▶ _Assignment_
Print the line containing "Macelleria-Gastronomia" and every later line of the records. Keep each one exactly as given, ending with the last.

──────── Given information ────────

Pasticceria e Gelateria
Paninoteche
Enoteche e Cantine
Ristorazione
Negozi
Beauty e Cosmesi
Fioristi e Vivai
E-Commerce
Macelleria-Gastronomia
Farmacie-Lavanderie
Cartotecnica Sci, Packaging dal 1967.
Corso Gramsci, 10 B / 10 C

────────

▶ _Completed task_
Macelleria-Gastronomia
Farmacie-Lavanderie
Cartotecnica Sci, Packaging dal 1967.
Corso Gramsci, 10 B / 10 C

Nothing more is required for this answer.